▶ [TASK REQUIREMENTS] For every line in the records that has the word "Hothi", make a copy.

Extracted records
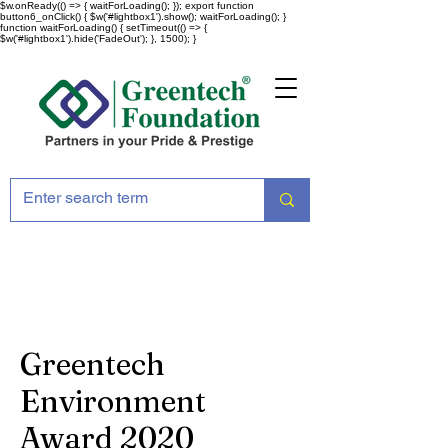
$w.onReady(() => { waitForLoading(); }); export function
button6_onClick() { $w('#lightbox1').show(); waitForLoading(); }
function waitForLoading() { setTimeout(() => {
$w('#lightbox1').hide('FadeOut'); }, 1500); }
Greentech
Environment
Award 2020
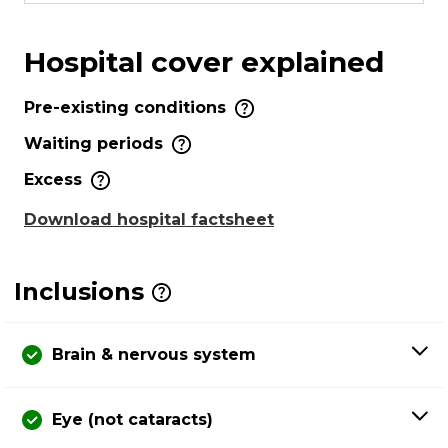
Hospital cover explained
Pre-existing conditions
Waiting periods
Excess
Download hospital factsheet
Inclusions
Brain & nervous system
Eye (not cataracts)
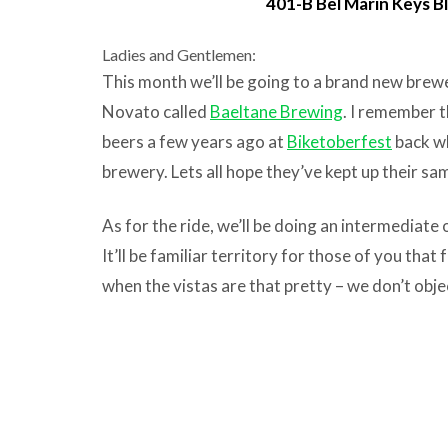
401-B Bel Marin Keys B
Ladies and Gentlemen:
This month we’ll be going to a brand new brewe
Novato called
Baeltane Brewing
. I remember th
beers a few years ago at
Biketoberfest
back wh
brewery. Lets all hope they’ve kept up their sam
As for the ride, we’ll be doing an intermediate 
It’ll be familiar territory for those of you tha
when the vistas are that pretty – we don’t objec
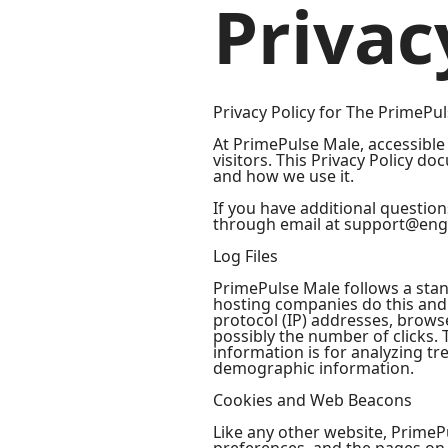
Privac
Privacy Policy for The PrimePu
At PrimePulse Male, accessible 
visitors. This Privacy Policy d
and how we use it.
If you have additional question
through email at support@eng
Log Files
PrimePulse Male follows a stand
hosting companies do this and a
protocol (IP) addresses, browse
possibly the number of clicks. 
information is for analyzing t
demographic information.
Cookies and Web Beacons
Like any other website, PrimePu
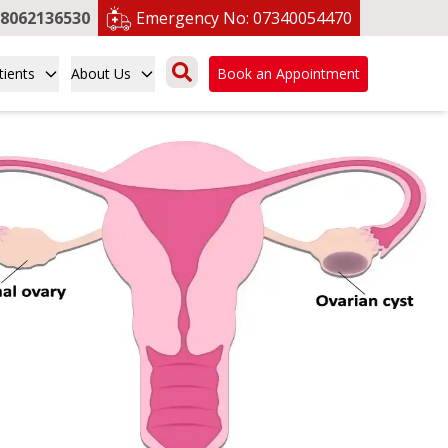
8062136530
Emergency No:
07340054470
tients
About Us
Book an Appointment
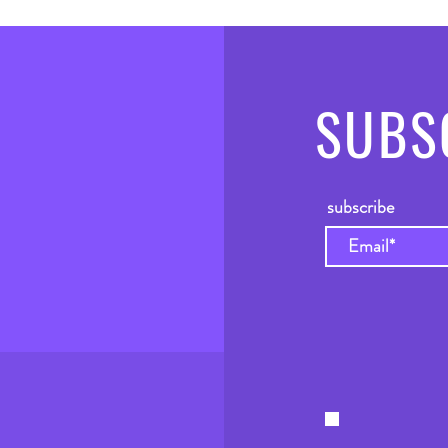
SUBS
subscribe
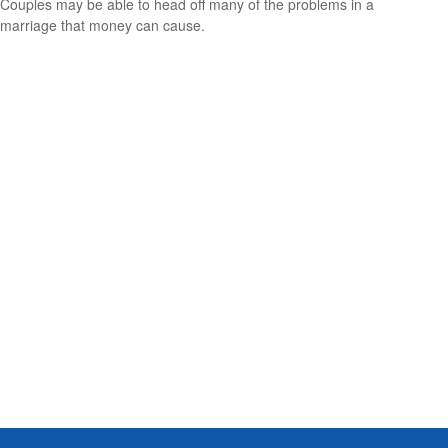
Couples may be able to head off many of the problems in a
marriage that money can cause.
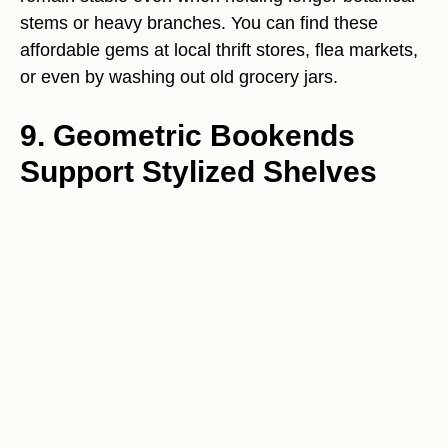
stems or heavy branches. You can find these
affordable gems at local thrift stores, flea markets,
or even by washing out old grocery jars.
9. Geometric Bookends
Support Stylized Shelves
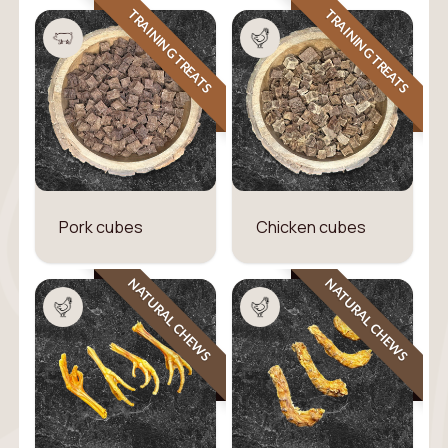
TRAINING TREATS
TRAINING TREATS
Pork cubes
Chicken cubes
NATURAL CHEWS
NATURAL CHEWS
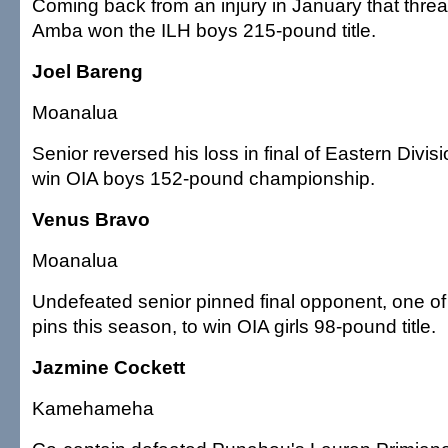
Coming back from an injury in January that thre
Amba won the ILH boys 215-pound title.
Joel Bareng
Moanalua
Senior reversed his loss in final of Eastern Divis
win OIA boys 152-pound championship.
Venus Bravo
Moanalua
Undefeated senior pinned final opponent, one o
pins this season, to win OIA girls 98-pound title.
Jazmine Cockett
Kamehameha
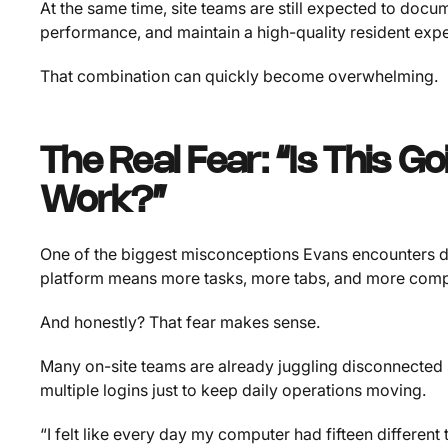
At the same time, site teams are still expected to docu
performance, and maintain a high-quality resident exp
That combination can quickly become overwhelming.
The Real Fear: “Is This G
Work?”
One of the biggest misconceptions Evans encounters d
platform means more tasks, more tabs, and more compl
And honestly? That fear makes sense.
Many on-site teams are already juggling disconnected 
multiple logins just to keep daily operations moving.
“I felt like every day my computer had fifteen differen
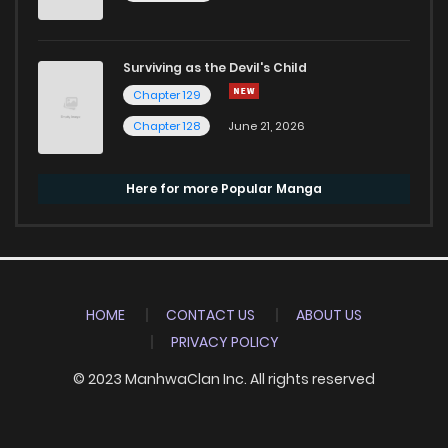
Surviving as the Devil's Child
Chapter 129
Chapter 128
June 21, 2026
Here for more Popular Manga
HOME
CONTACT US
ABOUT US
PRIVACY POLICY
© 2023 ManhwaClan Inc. All rights reserved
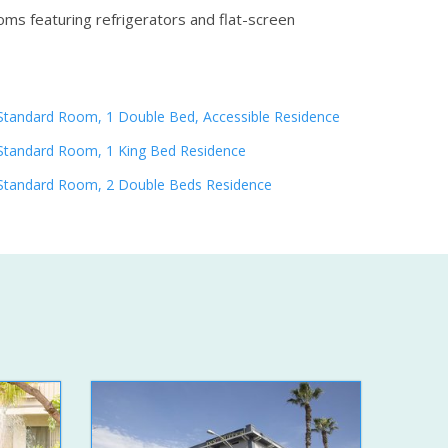
oms featuring refrigerators and flat-screen
Standard Room, 1 Double Bed, Accessible Residence
Standard Room, 1 King Bed Residence
Standard Room, 2 Double Beds Residence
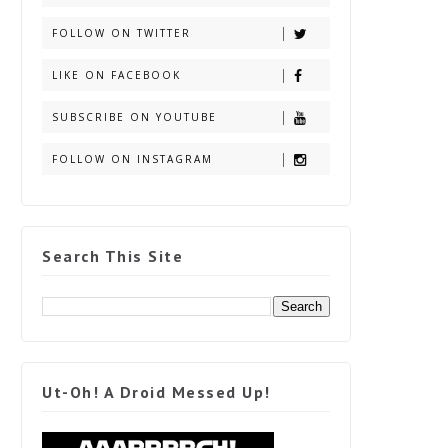
FOLLOW ON TWITTER
LIKE ON FACEBOOK
SUBSCRIBE ON YOUTUBE
FOLLOW ON INSTAGRAM
Search This Site
Ut-Oh! A Droid Messed Up!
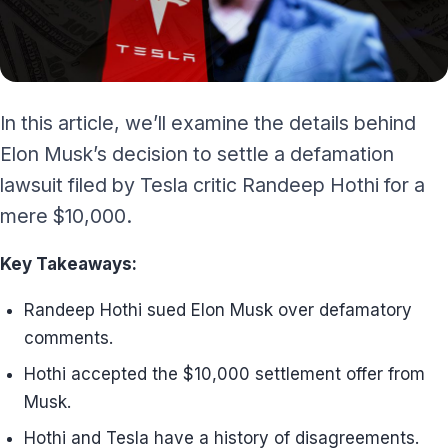
In this article, we’ll examine the details behind
Elon Musk’s decision to settle a defamation
lawsuit filed by Tesla critic Randeep Hothi for a
mere $10,000.
Key Takeaways:
Randeep Hothi sued Elon Musk over defamatory
comments.
Hothi accepted the $10,000 settlement offer from
Musk.
Hothi and Tesla have a history of disagreements.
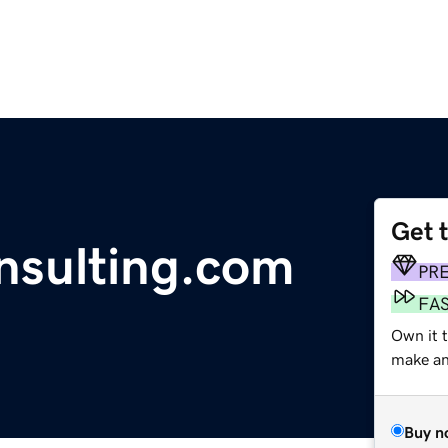
Get 
nsulting.com
PR
FA
Own it 
make an 
Buy n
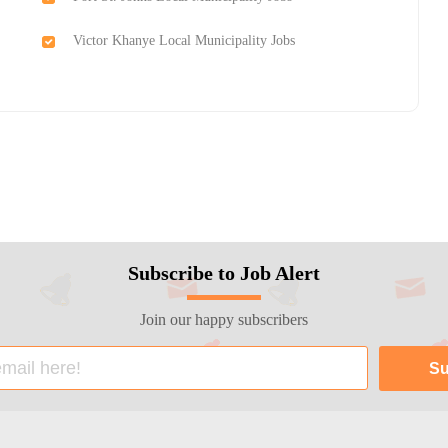
Victor Khanye Local Municipality Jobs
Subscribe to Job Alert
Join our happy subscribers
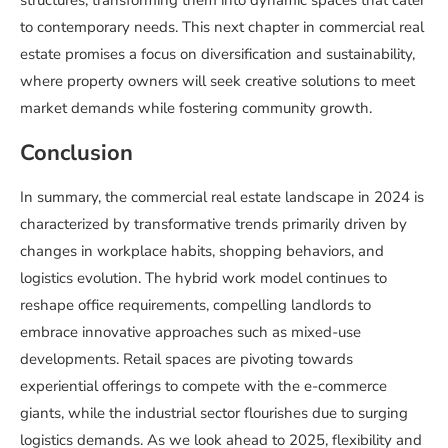
structures, transforming them into dynamic spaces that cater
to contemporary needs. This next chapter in commercial real
estate promises a focus on diversification and sustainability,
where property owners will seek creative solutions to meet
market demands while fostering community growth.
Conclusion
In summary, the commercial real estate landscape in 2024 is
characterized by transformative trends primarily driven by
changes in workplace habits, shopping behaviors, and
logistics evolution. The hybrid work model continues to
reshape office requirements, compelling landlords to
embrace innovative approaches such as mixed-use
developments. Retail spaces are pivoting towards
experiential offerings to compete with the e-commerce
giants, while the industrial sector flourishes due to surging
logistics demands. As we look ahead to 2025, flexibility and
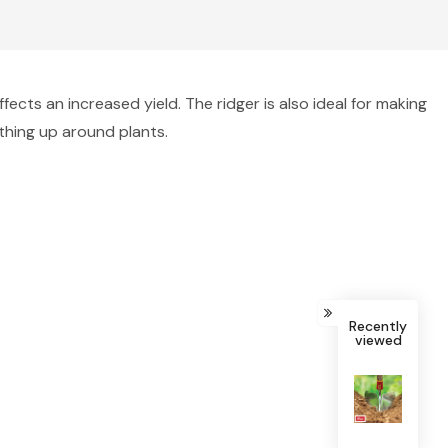
cts an increased yield. The ridger is also ideal for making
rthing up around plants.
Recently
viewed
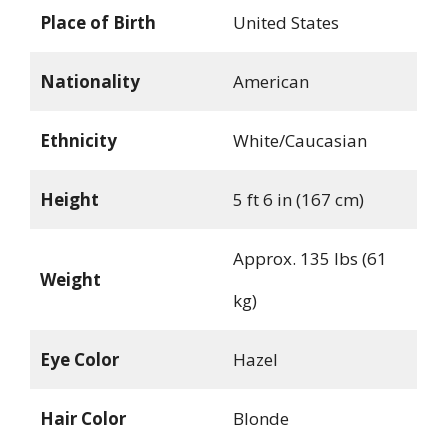
Place of Birth
United States
Nationality
American
Ethnicity
White/Caucasian
Height
5 ft 6 in (167 cm)
Approx. 135 lbs (61
Weight
kg)
Eye Color
Hazel
Hair Color
Blonde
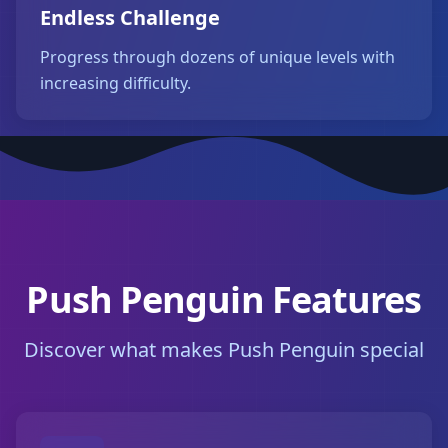
Endless Challenge
Progress through dozens of unique levels with
increasing difficulty.
Push Penguin Features
Discover what makes Push Penguin special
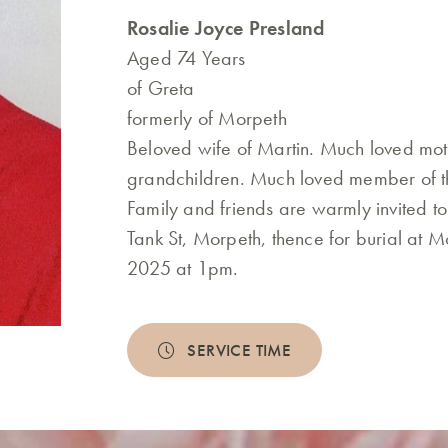
Rosalie Joyce Presland
Aged 74 Years
of Greta
formerly of Morpeth
Beloved wife of Martin. Much loved mo
grandchildren. Much loved member of th
Family and friends are warmly invited to
Tank St, Morpeth, thence for burial at
2025 at 1pm.
SERVICE TIME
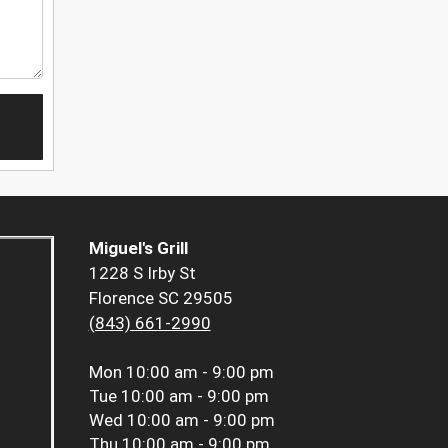
Miguel's Grill
1228 S Irby St
Florence SC 29505
(843) 661-2990
Mon
10:00 am - 9:00 pm
Tue
10:00 am - 9:00 pm
Wed
10:00 am - 9:00 pm
Thu
10:00 am - 9:00 pm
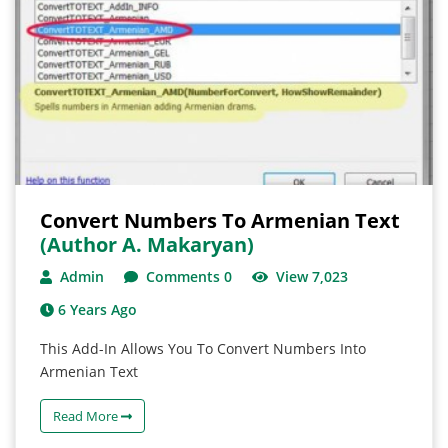
Convert Numbers To Armenian Text
(author A. Makaryan)
Admin
Comments 0
View 7,023
6 Years Ago
This Add-In Allows You To Convert Numbers Into
Armenian Text
Read More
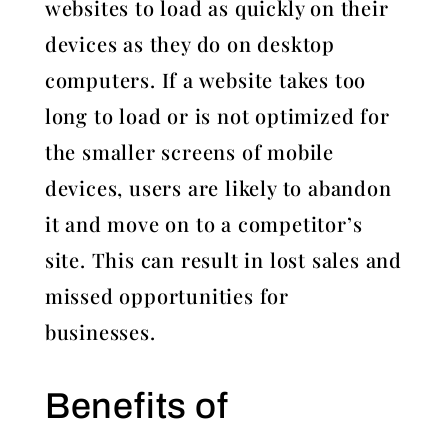
websites to load as quickly on their
devices as they do on desktop
computers. If a website takes too
long to load or is not optimized for
the smaller screens of mobile
devices, users are likely to abandon
it and move on to a competitor’s
site. This can result in lost sales and
missed opportunities for
businesses.
Benefits of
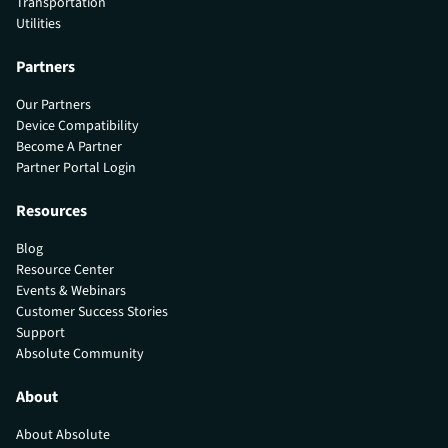
Transportation
Utilities
Partners
Our Partners
Device Compatibility
Become A Partner
Partner Portal Login
Resources
Blog
Resource Center
Events & Webinars
Customer Success Stories
Support
Absolute Community
About
About Absolute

▶ [EXERCISE OUTPUT]
lawsuit filed by Tesla critic Randeep Hothi for a
Randeep Hothi sued Elon Musk over defamatory
Hothi accepted the $10,000 settlement offer from
Hothi and Tesla have a history of disagreements.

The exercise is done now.